TASK DESCRIPTION: Please report how many lines in the records below contain the word "Rainbow", giving only that number.

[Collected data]
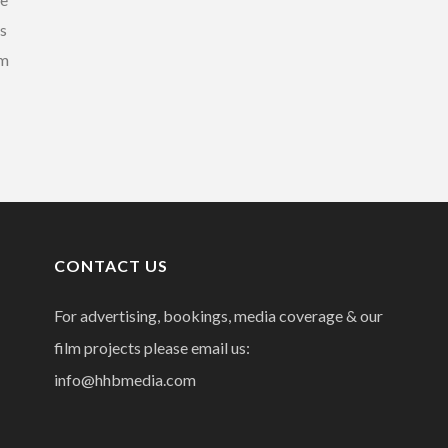
es
rm
CONTACT US
For advertising, bookings, media coverage & our
film projects please email us:
info@hhbmedia.com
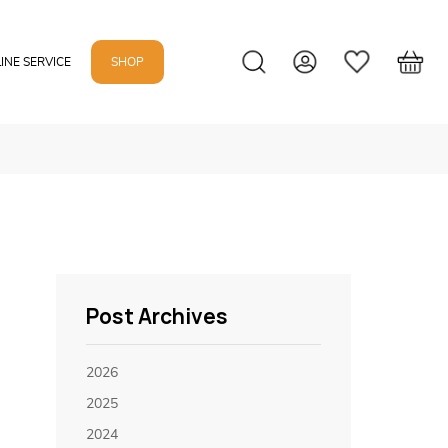
INE SERVICE
SHOP
Post Archives
2026
2025
2024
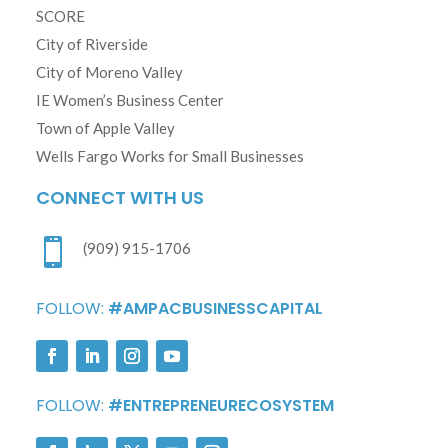
SCORE
City of Riverside
City of Moreno Valley
IE Women’s Business Center
Town of Apple Valley
Wells Fargo Works for Small Businesses
CONNECT WITH US

(909) 915-1706
FOLLOW:
#AMPACBUSINESSCAPITAL
FOLLOW:
#ENTREPRENEURECOSYSTEM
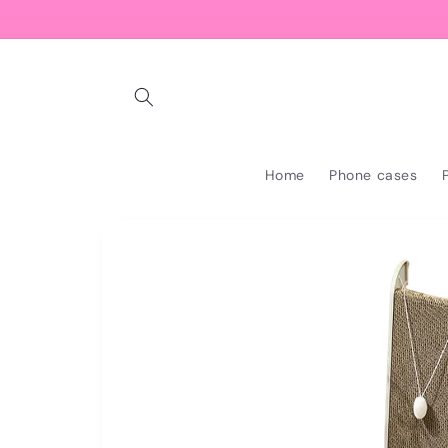
Skip to
content
Home
Phone cases
Skip to
product
information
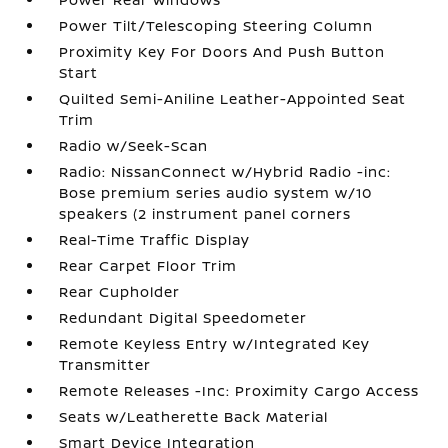
Power Tilt/Telescoping Steering Column
Proximity Key For Doors And Push Button
Start
Quilted Semi-Aniline Leather-Appointed Seat
Trim
Radio w/Seek-Scan
Radio: NissanConnect w/Hybrid Radio -inc:
Bose premium series audio system w/10
speakers (2 instrument panel corners
Real-Time Traffic Display
Rear Carpet Floor Trim
Rear Cupholder
Redundant Digital Speedometer
Remote Keyless Entry w/Integrated Key
Transmitter
Remote Releases -Inc: Proximity Cargo Access
Seats w/Leatherette Back Material
Smart Device Integration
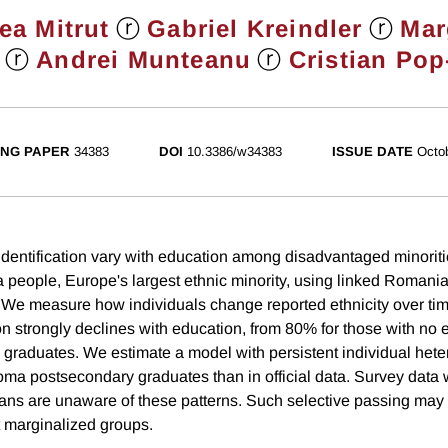
ⓡ
ⓡ
ea Mitrut
Gabriel Kreindler
Mar
ⓡ
ⓡ
Andrei Munteanu
Cristian Pop
NG PAPER
34383
DOI
10.3386/w34383
ISSUE DATE
Octo
dentification vary with education among disadvantaged minoriti
 people, Europe's largest ethnic minority, using linked Romani
. We measure how individuals change reported ethnicity over time
on strongly declines with education, from 80% for those with no
 graduates. We estimate a model with persistent individual hete
ma postsecondary graduates than in official data. Survey data 
ns are unaware of these patterns. Such selective passing may 
 marginalized groups.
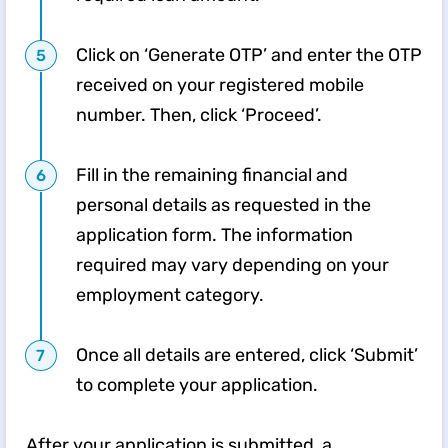
Click on ‘Generate OTP’ and enter the OTP
received on your registered mobile
number. Then, click ‘Proceed’.
Fill in the remaining financial and
personal details as requested in the
application form. The information
required may vary depending on your
employment category.
Once all details are entered, click ‘Submit’
to complete your application.
After your application is submitted, a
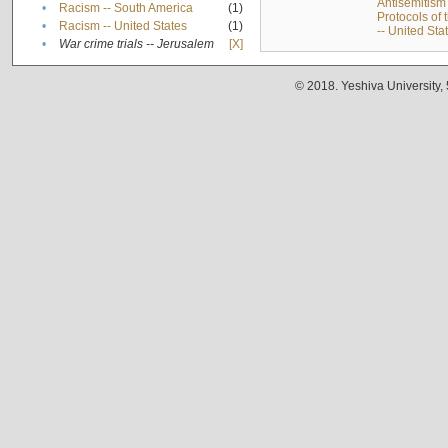
Antisemitism 
•
Racism -- South America
(1)
Protocols of
•
Racism -- United States
(1)
-- United Sta
•
War crime trials -- Jerusalem
[X]
© 2018. Yeshiva University,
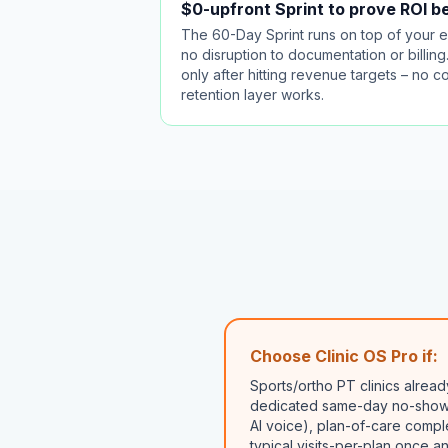
$0-upfront Sprint to prove ROI 
The 60-Day Sprint runs on top of your 
no disruption to documentation or billin
only after hitting revenue targets – no 
retention layer works.
Choose Clinic OS Pro if:
Sports/ortho PT clinics alre
dedicated same-day no-show 
AI voice), plan-of-care compl
typical visits-per-plan once a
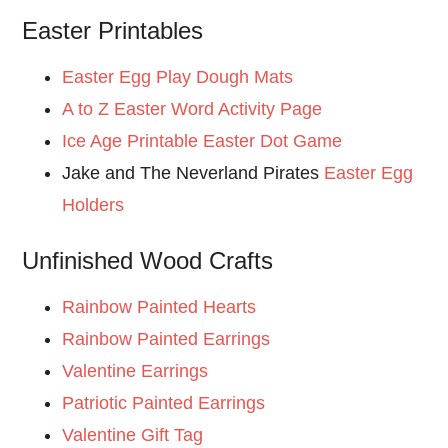
Easter Printables
Easter Egg Play Dough Mats
A to Z Easter Word Activity Page
Ice Age Printable Easter Dot Game
Jake and The Neverland Pirates
Easter Egg
Holders
Unfinished Wood Crafts
Rainbow Painted Hearts
Rainbow Painted Earrings
Valentine Earrings
Patriotic Painted Earrings
Valentine Gift Tag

REPLY TO THE EXERCISE: 2